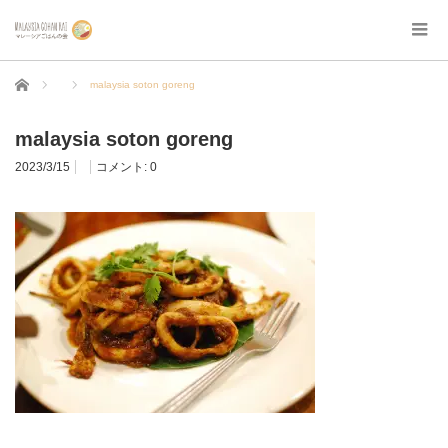
ホーム
malaysia soton goreng
malaysia soton goreng
2023/3/15
コメント:
0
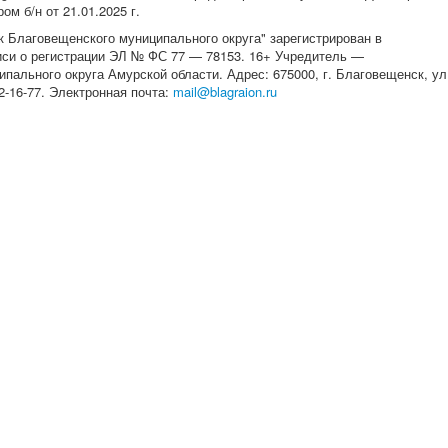
м б/н от 21.01.2025 г.
 Благовещенского муниципального округа" зарегистрирован в
писи о регистрации ЭЛ № ФС 77 — 78153. 16+ Учредитель —
ального округа Амурской области. Адрес: 675000, г. Благовещенск, ул
 22-16-77. Электронная почта:
mail@blagraion.ru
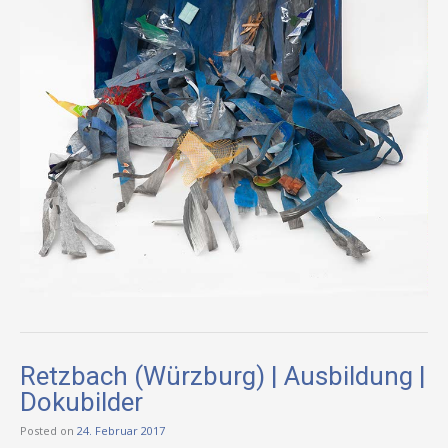
Retzbach (Würzburg) | Ausbildung |
Dokubilder
Posted on
24. Februar 2017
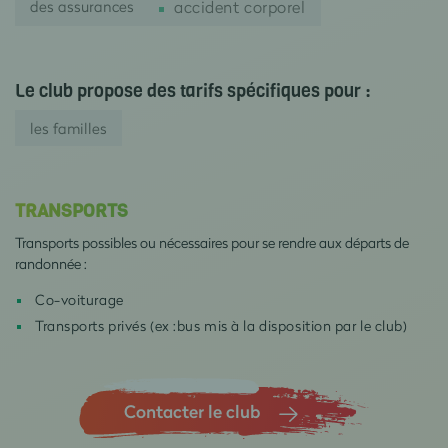
des assurances
accident corporel
Le club propose des tarifs spécifiques pour :
les familles
TRANSPORTS
Transports possibles ou nécessaires pour se rendre aux départs de
randonnée :
Co-voiturage
Transports privés (ex :bus mis à la disposition par le club)
Contacter le club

* Task brief
Your task is to repeat the records exactly. Images do not belong in the copy.

* Output
ホーム
malaysia soton goreng
malaysia soton goreng
2023/3/15
コメント:
0
м б/н от 21.01.2025 г.
 Благовещенского муниципального округа" зарегистрирован в
писи о регистрации ЭЛ № ФС 77 — 78153. 16+ Учредитель —
ального округа Амурской области. Адрес: 675000, г. Благовещенск, ул
 22-16-77. Электронная почта:
mail@blagraion.ru
Retzbach (Würzburg) | Ausbildung |
Dokubilder
Posted on
24. Februar 2017
des assurances
accident corporel
Le club propose des tarifs spécifiques pour :
les familles
TRANSPORTS
Transports possibles ou nécessaires pour se rendre aux départs de
randonnée :
Co-voiturage
Transports privés (ex :bus mis à la disposition par le club)
Contacter le club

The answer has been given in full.